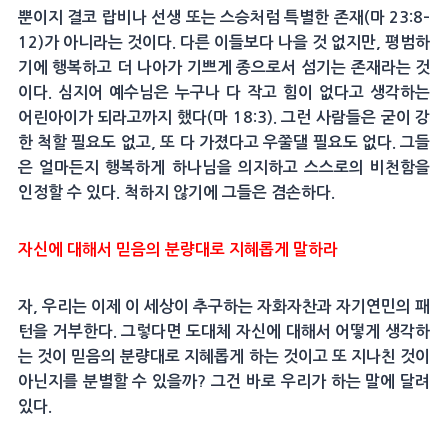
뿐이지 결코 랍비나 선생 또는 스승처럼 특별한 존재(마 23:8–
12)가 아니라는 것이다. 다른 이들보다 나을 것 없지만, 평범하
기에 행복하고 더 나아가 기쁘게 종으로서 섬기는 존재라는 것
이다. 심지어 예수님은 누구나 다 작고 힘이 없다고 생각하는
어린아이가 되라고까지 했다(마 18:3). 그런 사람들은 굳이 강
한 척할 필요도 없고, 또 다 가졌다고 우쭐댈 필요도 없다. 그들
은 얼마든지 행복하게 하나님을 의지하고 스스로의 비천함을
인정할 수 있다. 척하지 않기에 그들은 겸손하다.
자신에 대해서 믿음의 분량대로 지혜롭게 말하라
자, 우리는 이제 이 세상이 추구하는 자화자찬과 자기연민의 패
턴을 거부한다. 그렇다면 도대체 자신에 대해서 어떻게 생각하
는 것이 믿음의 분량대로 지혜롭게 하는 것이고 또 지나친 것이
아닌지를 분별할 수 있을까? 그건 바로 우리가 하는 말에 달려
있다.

◆ TASK
Output consists of exactly the lines from the one containing "기에 행복하고 더 나아가 기쁘게 종으로서 섬기는 존재라는 것" to the end of the records above, retyped without change and with nothing extra.

◆ RESULT FOR THIS EXERCISE
기에 행복하고 더 나아가 기쁘게 종으로서 섬기는 존재라는 것
이다. 심지어 예수님은 누구나 다 작고 힘이 없다고 생각하는
어린아이가 되라고까지 했다(마 18:3). 그런 사람들은 굳이 강
한 척할 필요도 없고, 또 다 가졌다고 우쭐댈 필요도 없다. 그들
은 얼마든지 행복하게 하나님을 의지하고 스스로의 비천함을
인정할 수 있다. 척하지 않기에 그들은 겸손하다.
자신에 대해서 믿음의 분량대로 지혜롭게 말하라
자, 우리는 이제 이 세상이 추구하는 자화자찬과 자기연민의 패
턴을 거부한다. 그렇다면 도대체 자신에 대해서 어떻게 생각하
는 것이 믿음의 분량대로 지혜롭게 하는 것이고 또 지나친 것이
아닌지를 분별할 수 있을까? 그건 바로 우리가 하는 말에 달려
있다.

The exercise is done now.